HACKER Q&A
📣 poushkar

What keeps you from writing a blog?


What keeps you from writing a blog?


  👤 semicolonandson Accepted Answer ✓
I've blogged on and off since finishing college 11 years ago. Some posts about programming got millions of hits.

But this was mostly a decade ago. Today it is very difficult to find readers for blogs. This is due to:

1. Professional content-farms having thoroughly won the SEO game.

2. A shift in people's media consumption preferences from text to video and podcasts/audio-books

This year I replaced all my blogging with YouTubing and am finding it vastly easier to build an audience and connect with people.

I don't see myself going back to blogging and would strong recommend vlogging or podcasting instead. Be a person of your times.


👤 nikivi
Since I started a wiki, I haven't wrote a single post. I think the reason is that writing a 'blog post' feels like too much friction when I can just drop a note somewhere in my corpus of knowledge.

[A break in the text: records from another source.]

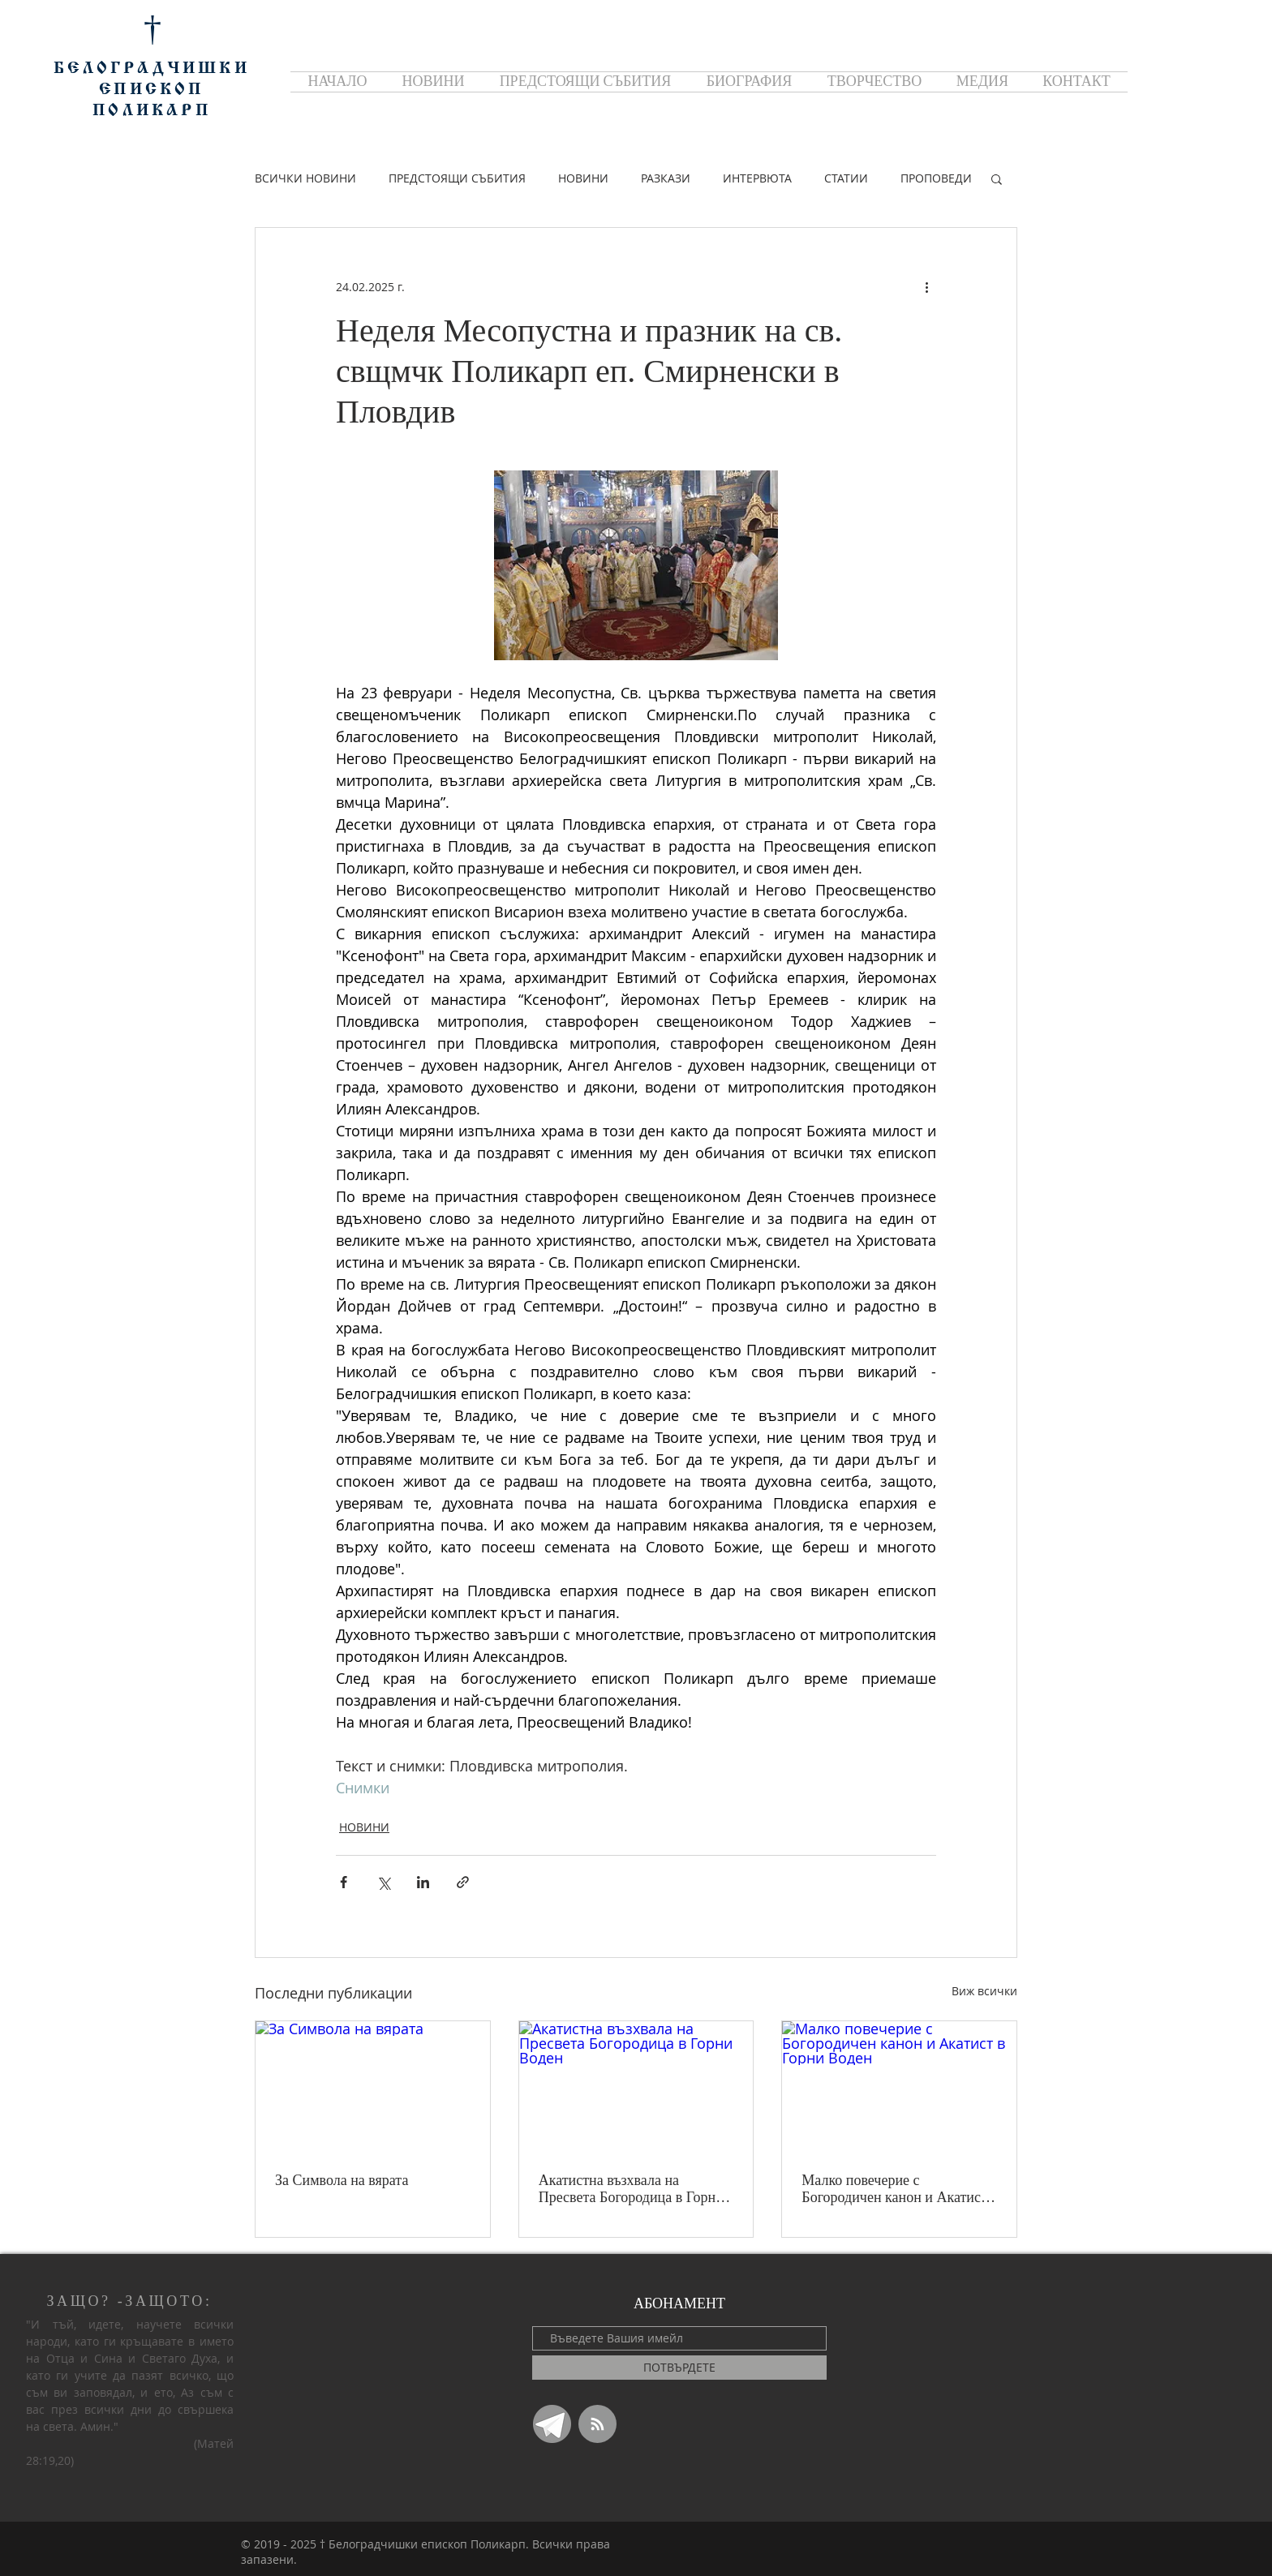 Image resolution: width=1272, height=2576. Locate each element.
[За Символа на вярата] (373, 2087)
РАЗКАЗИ (665, 178)
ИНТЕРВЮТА (757, 178)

Makes it easy for querying too.

https://github.com/nikitavoloboev/knowledge


👤 CM30
For the most part, branding. I don't use my real name online, or have much interest in doing so.

So I'm not entirely sure how I'd brand a blog that doesn't have a specific subject to cover.


👤 heapslip
Being unable to find a point at which I'm happy with the outcome. I have an uncontrollable fear that what I create is not good enough to share, be it articles or code, while my rational self acknowledges that the quality is more than ok and might help others.

I never wrote about basic "How to FP in X language", "Here's a script I wrote over the weekend, it's amazing", "How to git" articles. This limitation I have on myself pisses me off when I read most of the content on medium / dev.to. I see that people are going for cheatsheets / how-to-x-in-10-minutes-but-not-really-understand-what's-going-on content, and I feel that either my content will not be consumed, or it will be discarded as pretentious.

Add to this that English is my second language, and other personal insecurities and flaws (vanity - "I need to appear smart to my peers", vanity guilt - "I'm trying to pose as someone else", etc), and you've got a pretty bad recipe.

Over the years this has turned into over countless abandoned blogs and side projects.

Lately I'm trying to fix this and other issues (not connecting to people, etc) by streaming while I do stuff, but often I don't manage to convince myself to do it.

This is very much an emotional problem that I am aware of, and I notice the harmful patterns as the thoughts surface in my mind, but I'm not strong enough to block yet.

^ everything here applies to comments as well


👤 trash3
What I'd like to blog about is a niche of a niche of a niche which I'd like to someday consult in and I'm afraid I'd give too much away

👤 potta_coffee
I can write but I'm afraid of exposing lack of technical excellence. It seems like I should be a true expert if I'm going to write a technical blog, and I'm not sure I'll ever feel like I'm that competent. Or another way of thinking about it, there are so many awesome technical blogs out there - what do I have to say that they're not saying but with more skill?

👤 non-entity
Mostly just not having something to write about. I probably will if I ever get started on one of my numerous backlogged project ideas. Of course even then there's issues to tackle, like choosing a domain name and getting anyone to even see it.

👤 ManlyBread
How would I get people to read it? The search engines of today won't show my tiny blog when they can show a huge, popular site instead. It would take years of work to get any kind of a decent following.

👤 082349872349872
(a) memories of Dave Winer promoting blogging.

(b) a preference for long-form discourse.